A Survey on Session-based Recommender Systems (2022). This survey focuses on settings where long-run user histories are weak, absent, or less useful than short-horizon intent. It lays out the data structure, problem formulation, and method families for session-based recommendation, including the shift from simple Markov-style methods to GRU-, attention-, and transformer-based models. It is relevant to this handbook because the Explicit vs. Implicit Feedback, Model Families, and Deep Models chapters only introduce sequence-aware recommendation at a high level; this paper is the right follow-on when your product is driven by recency, intent shifts, and within-session behavior.

Reinforcement Learning based Recommender Systems: A Survey (2021). Best for long-horizon optimization, exploration, delayed rewards, and policy-learning formulations of recommendation.

11.6 Responsible and robust recommendation

Bias and Debias in Recommender System: A Survey and Future Directions (2020). This survey is useful because it reframes recommendation quality as partly a data-generation problem rather than only a model-design problem. It catalogs major bias sources such as exposure bias, selection bias, position bias, and popularity bias, then reviews algorithmic and evaluation-side responses. It is relevant to this handbook because many of the production issues discussed in Production Concerns and the evaluation caveats in the ranking chapters become much easier to reason about once you view recommendation pipelines through a bias-and-debias lens.

Fairness and Diversity in Recommender Systems: A Survey (published online in 2024; ACM TIST issue in 2025).
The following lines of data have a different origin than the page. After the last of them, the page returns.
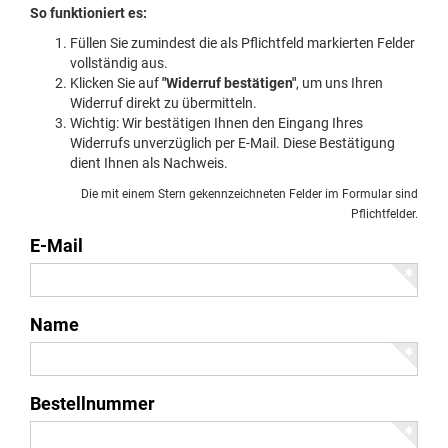
So funktioniert es:
Füllen Sie zumindest die als Pflichtfeld markierten Felder
vollständig aus.
Klicken Sie auf
"Widerruf bestätigen"
, um uns Ihren
Widerruf direkt zu übermitteln.
Wichtig: Wir bestätigen Ihnen den Eingang Ihres
Widerrufs unverzüglich per E-Mail. Diese Bestätigung
dient Ihnen als Nachweis.
Die mit einem Stern gekennzeichneten Felder im Formular sind
Pflichtfelder.
E-Mail
Name
Bestellnummer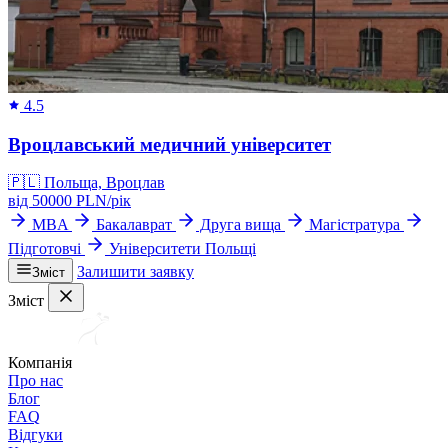
4.5
Вроцлавський медичний університет
🇵🇱
Польща, Вроцлав
від
50000
PLN/
рік
MBA
Бакалаврат
Друга вища
Магістратура
Підготовчі
Університети Польщі
Залишити заявку
Зміст
Зміст
Компанія
Про нас
Блог
FAQ
Відгуки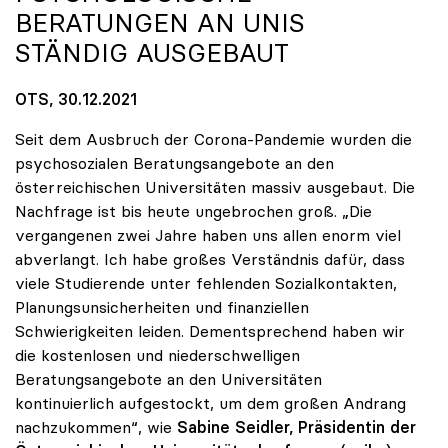
ERATUNGEN AN UNIS S
TÄNDIG AUSGEBAUT
OTS, 30.12.2021
Seit dem Ausbruch der Corona-Pandemie wurden die
psychosozialen Beratungsangebote an den
österreichischen Universitäten massiv ausgebaut. Die
Nachfrage ist bis heute ungebrochen groß. „Die
vergangenen zwei Jahre haben uns allen enorm viel
abverlangt. Ich habe großes Verständnis dafür, dass
viele Studierende unter fehlenden Sozialkontakten,
Planungsunsicherheiten und finanziellen
Schwierigkeiten leiden. Dementsprechend haben wir
die kostenlosen und niederschwelligen
Beratungsangebote an den Universitäten
kontinuierlich aufgestockt, um dem großen Andrang
nachzukommen“, wie
Sabine Seidler, Präsidentin der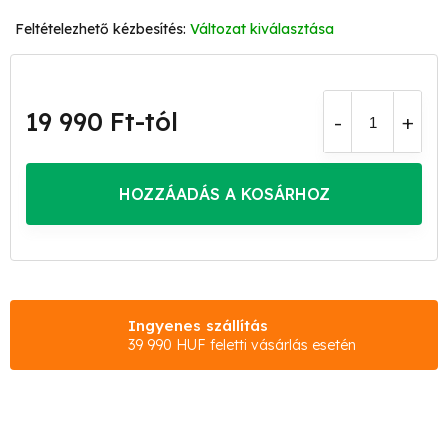
Változat kiválasztása
19 990 Ft
-tól
Egységár:
HOZZÁADÁS A KOSÁRHOZ
Ingyenes szállítás
39 990 HUF feletti vásárlás esetén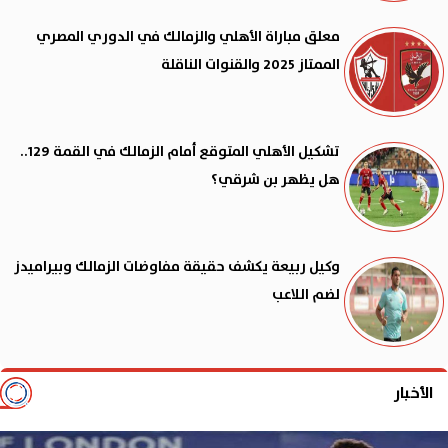
معلق مباراة الأهلي والزمالك في الدوري المصري
الممتاز 2025 والقنوات الناقلة
تشكيل الأهلي المتوقع أمام الزمالك في القمة 129..
هل يظهر بن شرقي؟
وكيل ربيعة يكشف حقيقة مفاوضات الزمالك وبيراميدز
لضم اللاعب
الأخبار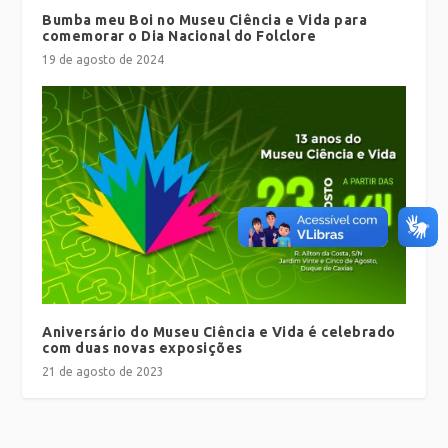
Bumba meu Boi no Museu Ciência e Vida para
comemorar o Dia Nacional do Folclore
19 de agosto de 2024
Aniversário do Museu Ciência e Vida é celebrado
com duas novas exposições
21 de agosto de 2023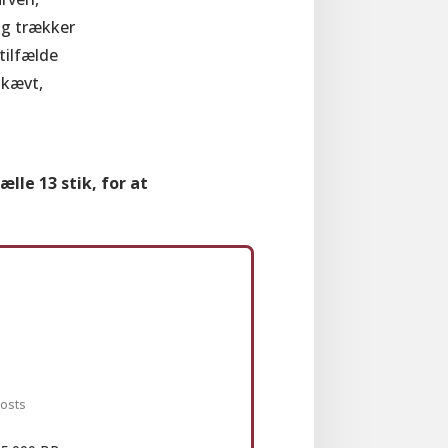
og trækker
tilfælde
skævt,
lle 13 stik, for at
osts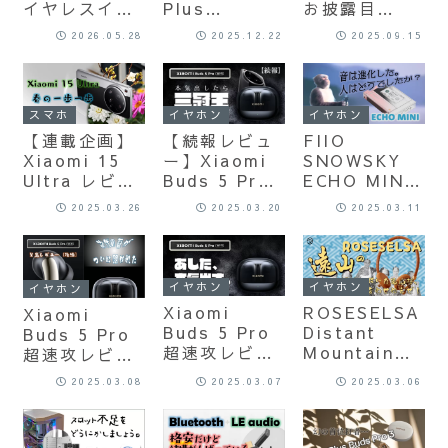
イヤレスイヤ
Plus
お披露目
ホン界の王者
Edition: ベ
の”aptX
2026.05.28
2025.12.22
2025.09.15
の一角がさら
ールに包まれ
Lite”に正式
に磨きをかけ
ていた”DTS
対応した、ゲ
て戻ってき
Headphone:
ーム対応‐次世
た。。。
X”対応ゲー
代超低遅延接
スマホ
イヤホン
イヤホン
ム版Arc5がつ
続Bluetooth
【連載企画】
【続報レビュ
FIIO
いに登場！日
トランスミッ
Xiaomi 15
ー】Xiaomi
SNOWSKY
本最速クラス
ター登場！ –
Ultra レビュ
Buds 5 Pro
ECHO MINI
でレビューし
そこに、大人
ー – 取り寄せ
(Wi-Fi版) –
– 超小型レト
ます！（前編
の事情はある
2025.03.26
2025.03.20
2025.03.11
アクセサリー
Xiaomi 15
ロ・ミュージ
紹介編）
のか？ –
も徹底調査
Ultraとの最
ックプレーヤ
強タッグが生
ーレビュー！
み出す
イヤホン
イヤホン
イヤホン
XPAN=4.2M
Xiaomi
ROSESELSA
Xiaomi
bbs接続の衝
Buds 5 Pro
Distant
Buds 5 Pro
撃!!【接続実
超速攻レビュ
Mountain
超速攻レビュ
験】
ー前編：世界
(遠山) – ハイ
ー後編：次世
2025.03.08
2025.03.07
2025.03.06
初のWi-Fi接
テクとクラシ
代音質とAI機
続ハイレゾ・
カルが見事に
能の実力を検
ロスレス・ワ
調和された超
証。ワイヤレ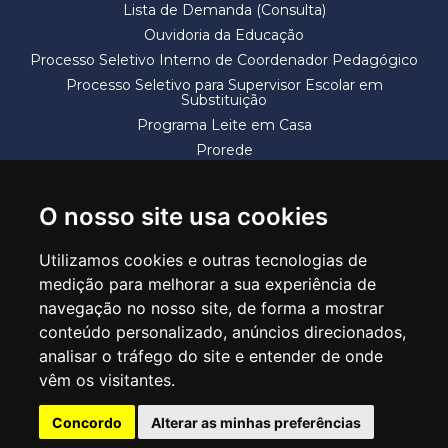
Lista de Demanda (Consulta)
Ouvidoria da Educação
Processo Seletivo Interno de Coordenador Pedagógico
Processo Seletivo para Supervisor Escolar em
Substituição
Programa Leite em Casa
Prorede
Solicitação de Vaga
Termos e Condições
O nosso site usa cookies
Utilizamos cookies e outras tecnologias de
medição para melhorar a sua experiência de
navegação no nosso site, de forma a mostrar
conteúdo personalizado, anúncios direcionados,
SECRETARIA DE EDUCAÇÃO
analisar o tráfego do site e entender de onde
Rua Claudino Barbosa, 313 - Macedo - Guarulhos/SP CEP 07113-040
vêm os visitantes.
Central de Atendimento: *55 11 2475-7300
Concordo
Alterar as minhas preferências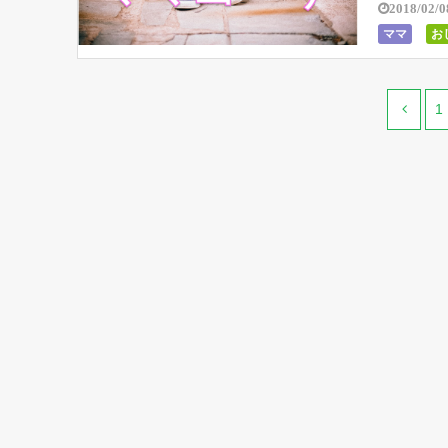
2018/02/0
ママ
お
1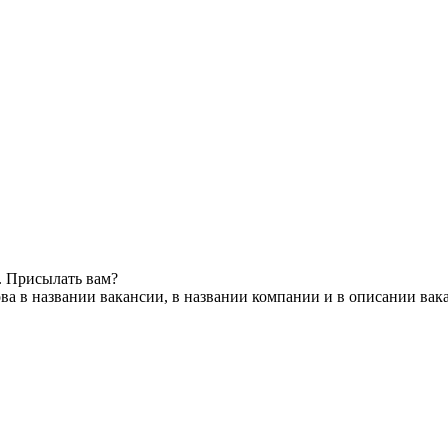
. Присылать вам?
ва в названии вакансии, в названии компании и в описании вак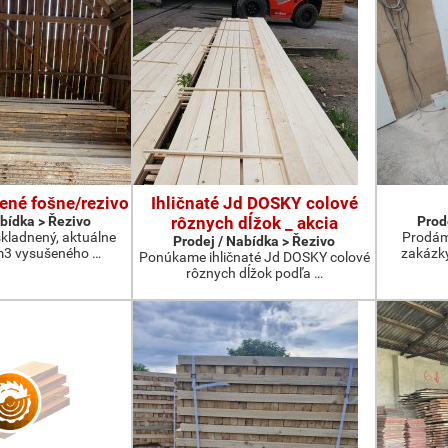
ené fošne/rezivo
Ihličnaté Jd DOSKY colové
abídka > Řezivo
rôznych dĺžok _ akcia
Prod
kladnený, aktuálne
Prodám
Prodej / Nabídka > Řezivo
3 vysušeného …
zakázky
Ponúkame ihličnaté Jd DOSKY colové
rôznych dĺžok podľa …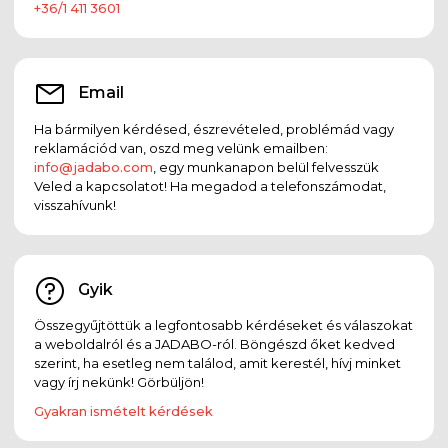
+36/1 411 3601
Email
Ha bármilyen kérdésed, észrevételed, problémád vagy
reklamációd van, oszd meg velünk emailben:
info@jadabo.com
, egy munkanapon belül felvesszük
Veled a kapcsolatot! Ha megadod a telefonszámodat,
visszahívunk!
Gyik
Összegyűjtöttük a legfontosabb kérdéseket és válaszokat
a weboldalról és a JADABO-ról. Böngészd őket kedved
szerint, ha esetleg nem találod, amit kerestél, hívj minket
vagy írj nekünk! Görbüljön!
Gyakran ismételt kérdések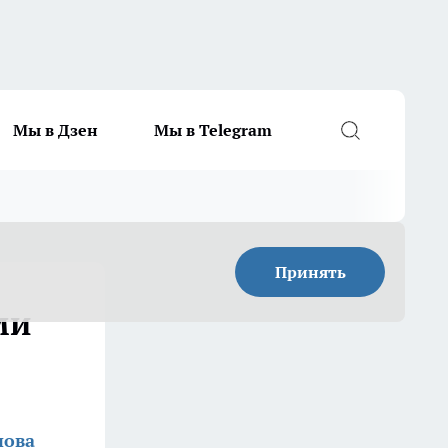
Мы в Дзен
Мы в Telegram
Принять
ми
нова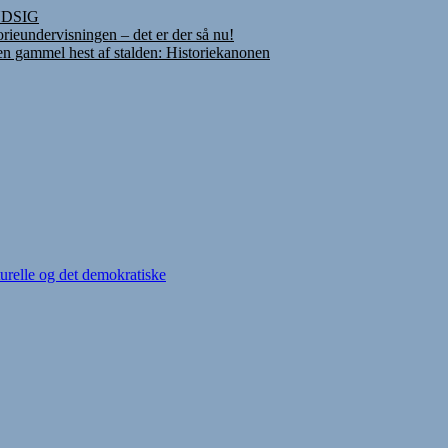
INDSIG
rieundervisningen – det er der så nu!
 en gammel hest af stalden: Historiekanonen
urelle og det demokratiske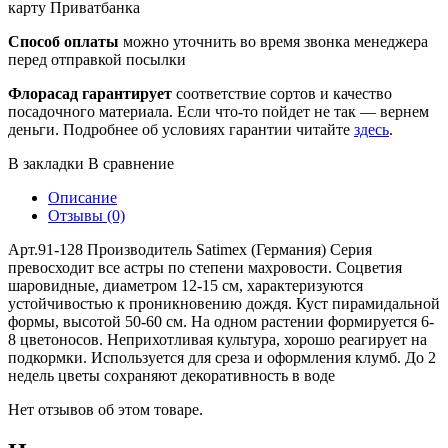
карту Приватбанка
Способ оплаты
можно уточнить во время звонка менеджера
перед отправкой посылки
Флорасад гарантирует
соответствие сортов и качество
посадочного материала. Если что-то пойдет не так — вернем
деньги. Подробнее об условиях гарантии читайте
здесь
.
В закладки
В сравнение
Описание
Отзывы (0)
Арт.91-128 Производитель Satimex (Германия) Серия
превосходит все астры по степени махровости. Соцветия
шаровидные, диаметром 12-15 см, характеризуются
устойчивостью к проникновению дождя. Куст пирамидальной
формы, высотой 50-60 см. На одном растении формируется 6-
8 цветоносов. Неприхотливая культура, хорошо реагирует на
подкормки. Используется для среза и оформления клумб. До 2
недель цветы сохраняют декоративность в воде
Нет отзывов об этом товаре.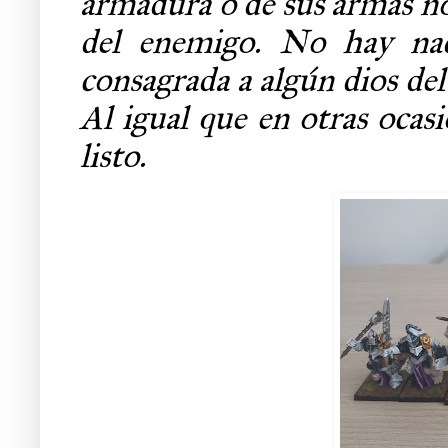
armadura o de sus armas no
del enemigo. No hay na
consagrada a algún dios del
Al igual que en otras ocasi
listo.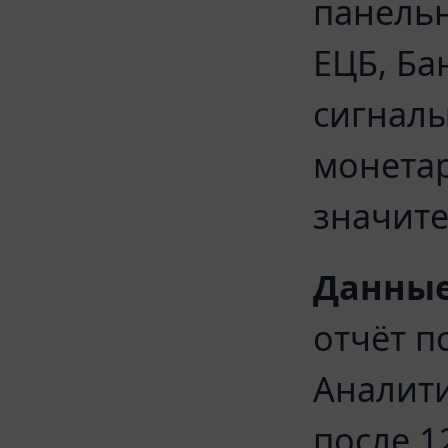
панельн
ЕЦБ, Ба
сигналы
монетар
значите
Данные
отчёт п
Аналити
после 1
Strong choice if your concern is multi-objective ranking quality rather than only relevance or engagement lift.

11.7 Emerging directions

Multimodal Recommender Systems: A Survey (2023; updated 2024). This survey covers recommendation systems that use more than IDs and tabular metadata, such as text, images, audio, and video. It is especially useful for understanding how representation learning changes when item understanding itself becomes a multimodal problem instead of a pure interaction problem. It is relevant to this handbook because it extends the Feature-Rich Recommendation and Deep Models chapters into the part of the field where content understanding and recommendation become tightly coupled.

How Can Recommender Systems Benefit from Large Language Models: A Survey (2025). This survey is a strong next read if you want to understand where LLMs fit into recommendation without collapsing everything into hype. It organizes the space around representation, reasoning, generation, user understanding, and agentic or interactive recommendation settings, while also discussing limits such as latency, hallucination, and evaluation mismatch. It is relevant to this handbook because it helps extend the Deep Models and Production Concerns chapters into the current wave of LLM-assisted retrieval, ranking, explanation, and recommendation workflows.

11.8 Foundational pre-2020 surveys worth keeping

These are older than the 2020+ focus of this section, but they are still worth keeping because they remain useful orientation documents.

Deep Learning based Recommender System: A Survey and New Perspectives (2017; later journal publication in 2019). Still one of the clearest early maps of neural recommender systems.
Deep Learning Based Recommender System: A Survey and New Perspectives (2019). The ACM Computing Surveys publication version of the same work, useful if you prefer the journal reference.
Recommender system application developments: a survey (2015). Older and broader than the rest, but still useful if you want historical perspective on application areas and early design patterns.